<さよならプロ野球>

 2014年も多くの選手が球界の第一線を退いた。「さよならプロ野球」で新たな人生を歩み出した元選手を紹介する。

 兄の背中を追って飛び込んだプロ野球人生は5年で幕を下ろした。広島09年育成ドラフト1位で入団した永川光浩(27)だが、支配下選手登録されることなく、14年オフに戦力外を通告された。兄は球団最多セーブ記録を持ち、入団当時は絶対的な守護神だった永川勝浩(34)。現役5年間、「永川の弟」という重圧が常につきまとった。12年は独立リーグの四国IL・徳島、13年は同・香川に派遣され、実戦を積み重ねたものの、ユニホームを脱ぐことになった。

 プロでも、兄は兄であり続けた。ことあるごとにアドバイスをくれ、グラウンドを離れれば兄弟に戻っていた。「あれだけの結果を残しているだけでなく、野球に取り組む姿勢は、ひとりの野球人として参考にしていた。本当に尊敬しています」。小さい頃から憧れていた兄の背中は、プロ野球の世界でさらに大きく感じた。

 1月からは地元広島県の物流業社に就職することが決まっている。第2の人生も兄に導かれた。戦力外となり、行き先が決まらなかった永川光に手を差し伸べてくれた。知人を介して、物流業の株式会社ロジコムを紹介された。
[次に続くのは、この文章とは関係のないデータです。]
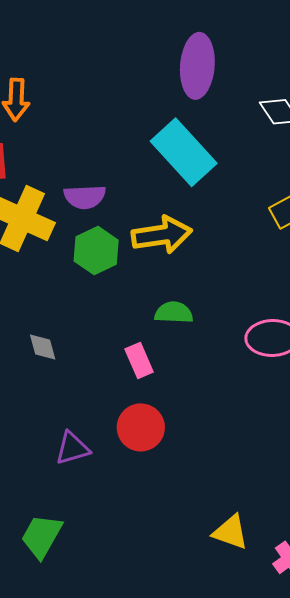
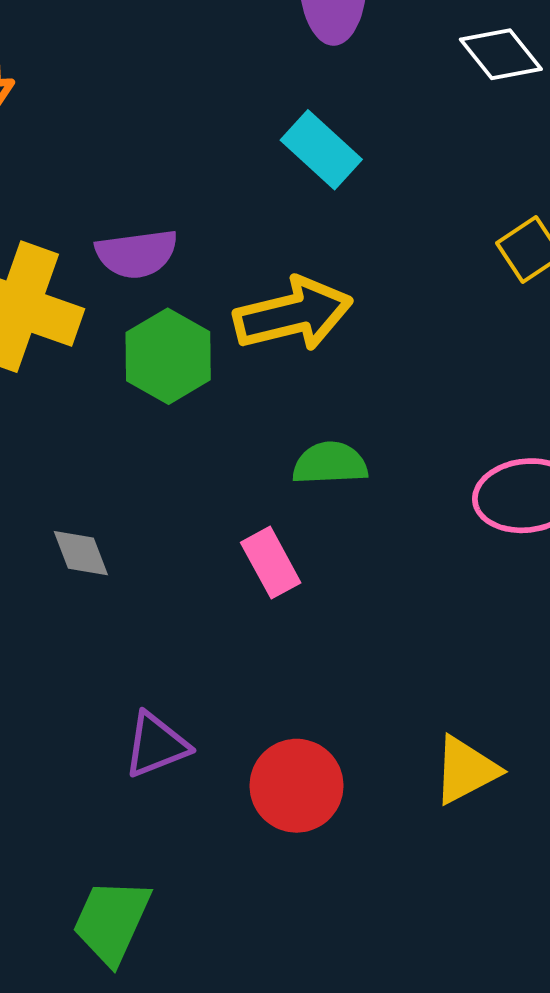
cyan rectangle: (184, 152) -> (321, 150), size x0.6
red circle: (141, 427) -> (297, 786), moved
yellow triangle: (231, 532) -> (466, 770), moved, turned -42

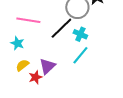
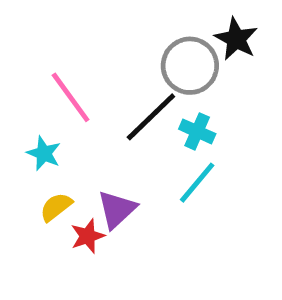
pink line: (28, 20) -> (71, 97), turned 45

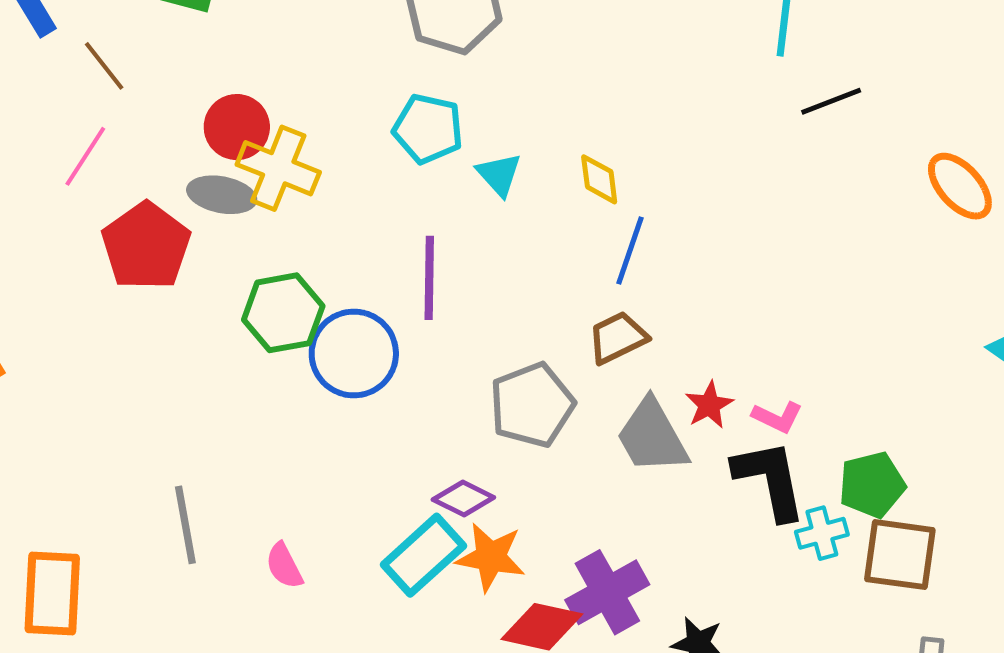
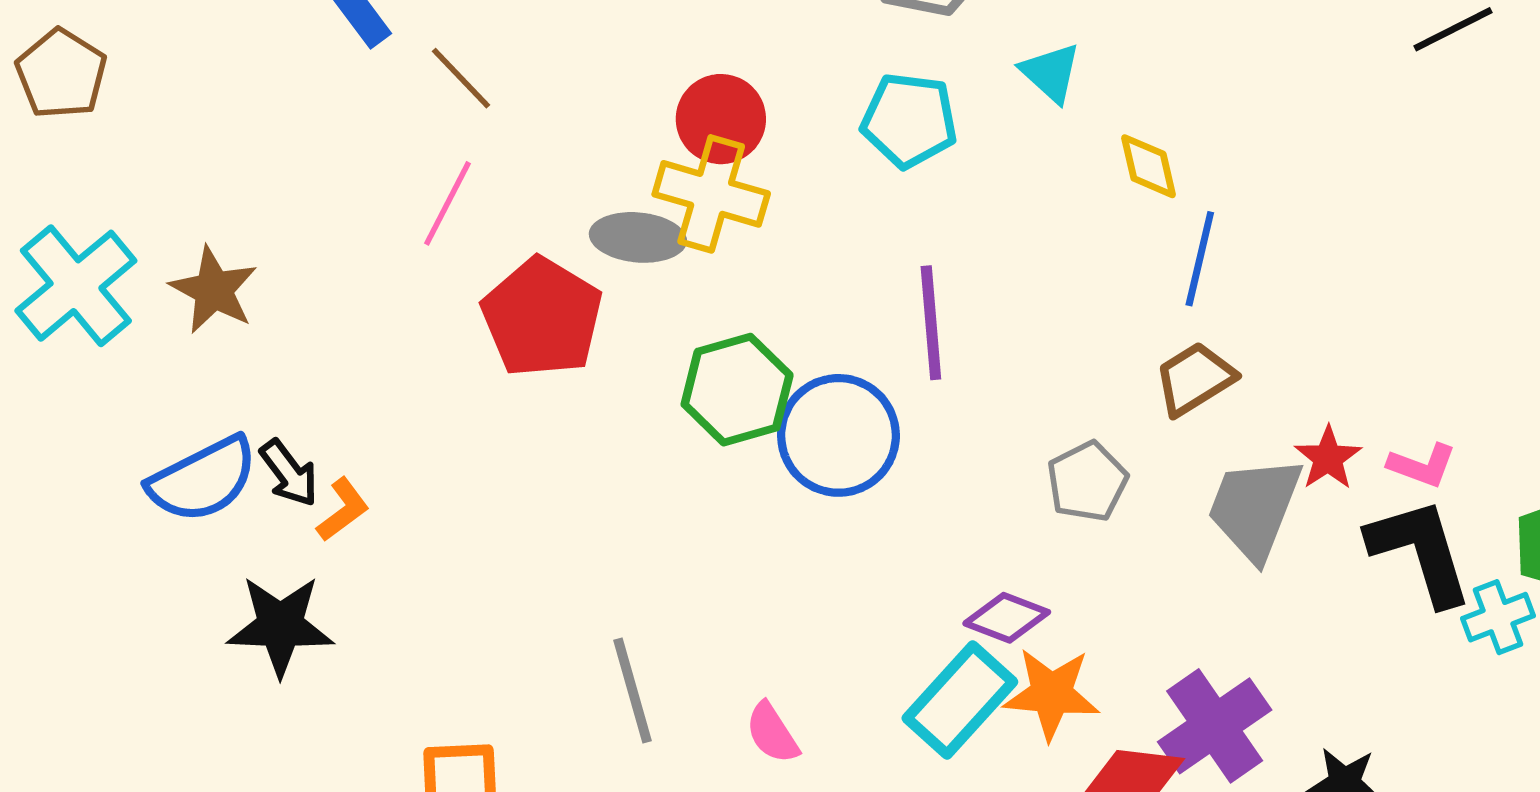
red circle: (237, 127) -> (721, 119), moved
cyan triangle: (499, 174) -> (1051, 73), moved
gray pentagon: (532, 405) -> (1087, 482), size x0.7
gray trapezoid: (652, 436) -> (1255, 508), turned 56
昨年12月20日から広島市内で1人暮らしを始め、1月からはマツダ車の部品管理から倉庫の管理などの業務を行う。「野球のことしか知らないので、今は不安ばかりです」。ドラフト指名されたとき以上の不安が募る。ただ、兄と異なる世界に身を置く第2の人生の成功が、兄への恩返しとなる。【前原淳】

 ◆永川光浩(ながかわ・みつひろ)1987年(昭62)11月2日、広島県三次市生まれ。三次-龍谷大。潜在能力を買われ、09年育成ドラフト1位で入団。12年、13年は経験を積むため四国ILに派遣された。今季ウエスタン・リーグは3試合登板のみ。189センチ、78キロ。左投げ左打ち。